Iberdrola has officially opened its Wkinger offshore wind farm in Germany on 29 October, together with the transmission system operator 50Hertz and authorities from the state of Mecklenburg-Vorpommern.
The event, which took place at the port of Sassnitz-Mukran, was attended by Iberdrola’s Business CEO, Francisco Martínez Córcoles, the Minister of Energy, Infrastructure and Digitisation of the state of Mecklenburg-Vorpommern, Christian Pegel, and the CEO of 50 Hertz, Boris Schucht.

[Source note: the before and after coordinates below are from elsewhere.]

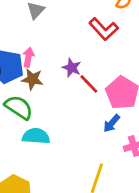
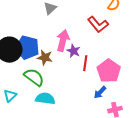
pink arrow: (28, 57) -> (63, 40), moved, size x1.5
red line: (89, 84) -> (85, 63), turned 49

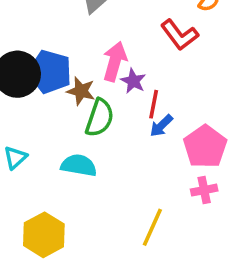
pink pentagon: (109, 71) -> (205, 147), moved
green semicircle: (34, 77) -> (100, 118), moved, turned 70
blue arrow: (100, 92) -> (161, 126), moved

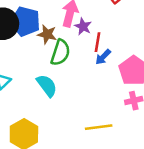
cyan semicircle: (79, 165) -> (47, 86), turned 45
yellow line: (152, 227) -> (99, 127), turned 60

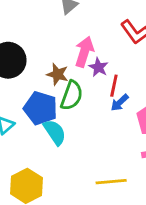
blue pentagon: (25, 22) -> (41, 108), moved

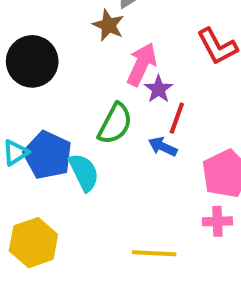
brown star: (58, 74) -> (108, 25), moved
blue arrow: (120, 103) -> (163, 147), moved, turned 60
blue pentagon: (41, 108) -> (48, 155), moved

“Wikinger represents a new step in our commitment to supplying clean, efficient and reliable electricity. We will continue to champion offshore wind technology since it enables us to drive the energy transition to a sustainable, low carbon economy,” said the Chairman of Iberdrola, Ignacio Galán. “[T]his wind farm is a clear example of cutting-edge technology and it showcases the enormous potential of Europe’s energy industry to lead the Continent’s reindustrialization through innovation.”
Iberdrola said that, to build the Wikinger project, it had had to overcome the technological challenges inherent to this type of work and the difficulties arising from the extreme weather conditions in the Baltic Sea. Over 2,000 employees from 20 different countries participated in bringing the project to life.
The 350MW offshore wind farm, worth EUR 1.4 billion, is located off the north-eastern coast of the German island of Rügen and will power some 350,000 German households, representing more than 20% of the energy demand in the region of Mecklenburg-Western Pomerania.
Wikinger comprises 70 Adwen 5MW wind turbines, which will generate clean energy equivalent to avoiding the emission of 600,000 tonnes of CO2 into the atmosphere per year.
The final wind turbine was installed on 22 October 2017, and the project was linked to the national grid two months later.
The Wikinger project marks Iberdrola’s entry into the German market, where it has recently been awarded the construction of two other offshore wind farms: Baltic Eagle (476MW) and Wikinger Süd (10MW).
Together with Wikinger, these three wind farms, located off the island of Rügen, will form the largest offshore wind complex in the Baltic Sea, with a total installed capacity of 836MW and a combined investment of EUR 2.5 billion.